(INFORMATION Opens)

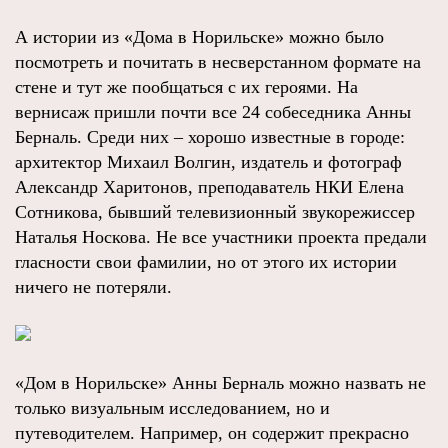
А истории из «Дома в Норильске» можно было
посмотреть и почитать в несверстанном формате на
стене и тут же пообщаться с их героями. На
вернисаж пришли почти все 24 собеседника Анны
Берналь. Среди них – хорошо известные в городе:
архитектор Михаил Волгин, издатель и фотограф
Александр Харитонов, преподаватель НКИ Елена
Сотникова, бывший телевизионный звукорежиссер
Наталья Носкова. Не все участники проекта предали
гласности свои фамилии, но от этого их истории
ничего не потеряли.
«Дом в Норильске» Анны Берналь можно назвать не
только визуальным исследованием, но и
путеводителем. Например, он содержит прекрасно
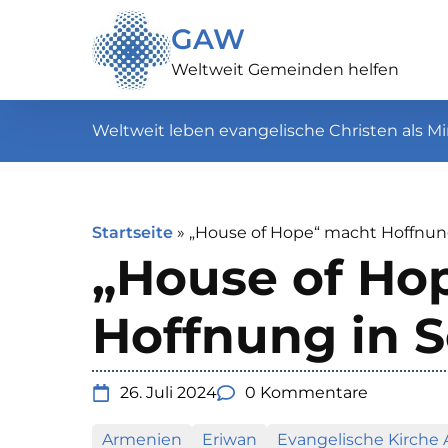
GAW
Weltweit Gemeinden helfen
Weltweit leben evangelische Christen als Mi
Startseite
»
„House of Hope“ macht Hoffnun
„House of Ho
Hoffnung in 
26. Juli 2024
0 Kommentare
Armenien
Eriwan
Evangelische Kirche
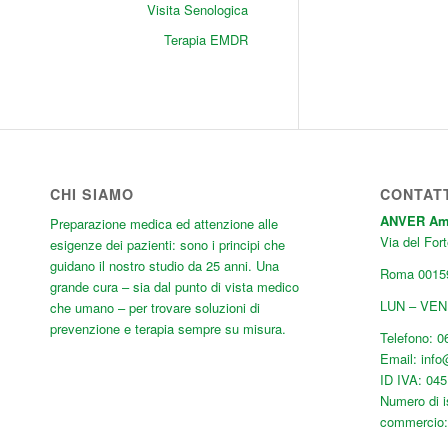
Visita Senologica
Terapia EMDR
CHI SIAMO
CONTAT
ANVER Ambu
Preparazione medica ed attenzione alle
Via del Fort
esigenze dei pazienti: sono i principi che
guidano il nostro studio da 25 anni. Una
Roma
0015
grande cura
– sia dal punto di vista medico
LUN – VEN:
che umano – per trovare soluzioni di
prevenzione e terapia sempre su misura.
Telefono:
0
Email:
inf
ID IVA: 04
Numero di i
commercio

(INFORMATION Closes)
(INFORMATION Opens)

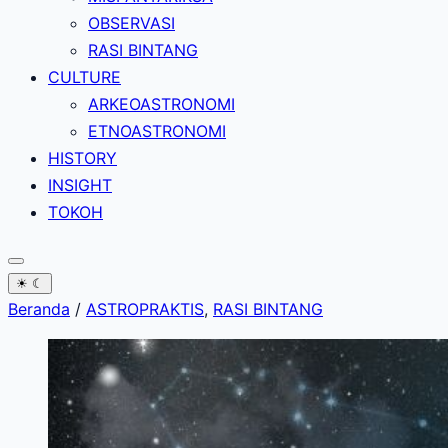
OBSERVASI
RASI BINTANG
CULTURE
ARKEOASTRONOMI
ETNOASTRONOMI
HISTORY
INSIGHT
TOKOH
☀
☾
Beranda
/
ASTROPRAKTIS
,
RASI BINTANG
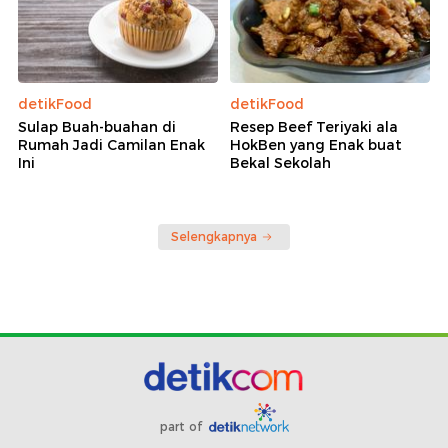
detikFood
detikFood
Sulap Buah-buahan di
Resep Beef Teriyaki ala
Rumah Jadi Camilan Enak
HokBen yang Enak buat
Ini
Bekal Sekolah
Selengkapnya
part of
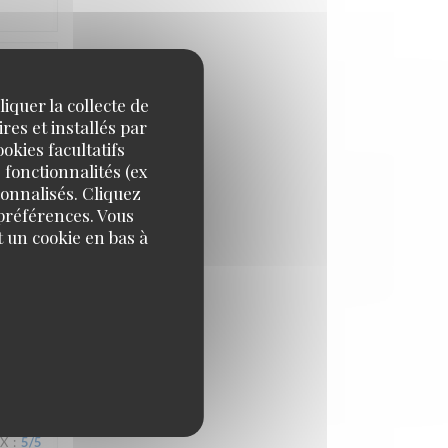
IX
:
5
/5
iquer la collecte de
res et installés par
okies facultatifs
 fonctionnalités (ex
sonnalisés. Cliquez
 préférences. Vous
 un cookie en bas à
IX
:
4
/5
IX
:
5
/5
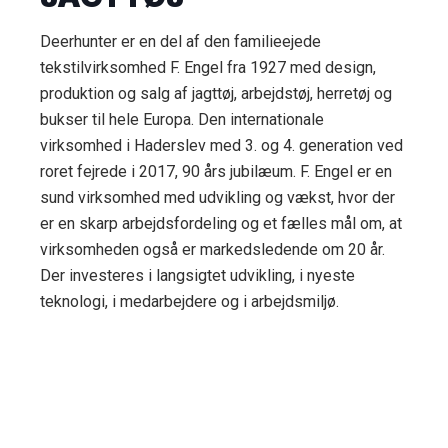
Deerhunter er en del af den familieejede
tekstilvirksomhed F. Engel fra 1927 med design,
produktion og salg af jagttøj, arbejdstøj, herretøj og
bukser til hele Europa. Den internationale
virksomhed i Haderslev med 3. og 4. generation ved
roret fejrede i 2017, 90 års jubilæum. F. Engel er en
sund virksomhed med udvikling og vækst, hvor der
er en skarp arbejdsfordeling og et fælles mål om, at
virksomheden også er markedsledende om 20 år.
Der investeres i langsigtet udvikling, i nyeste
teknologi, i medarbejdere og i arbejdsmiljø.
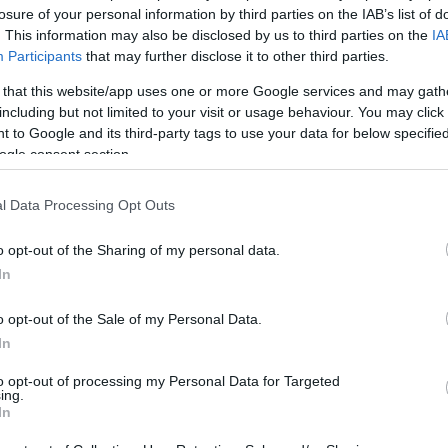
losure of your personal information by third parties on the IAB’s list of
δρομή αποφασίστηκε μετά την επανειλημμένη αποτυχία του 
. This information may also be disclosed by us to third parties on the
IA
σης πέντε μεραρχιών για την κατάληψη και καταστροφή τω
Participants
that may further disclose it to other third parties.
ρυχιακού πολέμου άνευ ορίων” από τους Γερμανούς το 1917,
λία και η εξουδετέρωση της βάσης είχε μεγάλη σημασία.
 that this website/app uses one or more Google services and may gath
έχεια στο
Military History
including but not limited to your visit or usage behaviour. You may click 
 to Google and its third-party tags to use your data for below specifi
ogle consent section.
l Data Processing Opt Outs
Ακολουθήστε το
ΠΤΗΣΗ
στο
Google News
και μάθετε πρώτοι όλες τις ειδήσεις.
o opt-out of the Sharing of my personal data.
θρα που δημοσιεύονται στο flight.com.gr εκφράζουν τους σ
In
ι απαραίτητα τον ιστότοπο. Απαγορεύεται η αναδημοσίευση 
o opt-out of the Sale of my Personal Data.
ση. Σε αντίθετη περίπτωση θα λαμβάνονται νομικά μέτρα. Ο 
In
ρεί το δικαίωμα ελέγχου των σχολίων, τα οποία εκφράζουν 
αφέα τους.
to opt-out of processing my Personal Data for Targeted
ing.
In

(INFORMATION Closes)
(INFORMATION Opens)

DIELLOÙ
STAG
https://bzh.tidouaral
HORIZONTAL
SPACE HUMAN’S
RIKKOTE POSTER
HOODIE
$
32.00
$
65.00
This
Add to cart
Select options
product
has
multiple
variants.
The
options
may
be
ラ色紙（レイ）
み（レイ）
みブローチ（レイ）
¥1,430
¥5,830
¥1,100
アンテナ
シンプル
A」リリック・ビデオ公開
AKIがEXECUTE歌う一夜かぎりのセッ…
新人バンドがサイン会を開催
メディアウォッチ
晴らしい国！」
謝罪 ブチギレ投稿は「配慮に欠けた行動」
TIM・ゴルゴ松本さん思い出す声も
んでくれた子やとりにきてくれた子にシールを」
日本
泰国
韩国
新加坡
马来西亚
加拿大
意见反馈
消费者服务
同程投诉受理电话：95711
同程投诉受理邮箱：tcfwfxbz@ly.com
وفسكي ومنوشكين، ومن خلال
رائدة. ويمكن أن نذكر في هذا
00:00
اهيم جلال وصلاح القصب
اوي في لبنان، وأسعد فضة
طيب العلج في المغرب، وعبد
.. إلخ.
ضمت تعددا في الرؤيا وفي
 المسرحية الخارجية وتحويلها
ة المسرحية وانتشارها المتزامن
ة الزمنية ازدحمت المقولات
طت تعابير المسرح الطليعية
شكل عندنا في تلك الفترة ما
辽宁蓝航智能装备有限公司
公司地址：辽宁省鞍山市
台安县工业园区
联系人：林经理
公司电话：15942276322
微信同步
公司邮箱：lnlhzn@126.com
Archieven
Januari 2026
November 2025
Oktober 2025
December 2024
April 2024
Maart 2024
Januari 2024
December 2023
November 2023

(INFORMATION Closes)

**WHAT YOU WILL DO**
Which of the lines above mention the word "Google"? Pull those lines out.

**SOLUTION TO THE PROBLEM**
 that this website/app uses one or more Google services and may gath
 to Google and its third-party tags to use your data for below specifi
Google News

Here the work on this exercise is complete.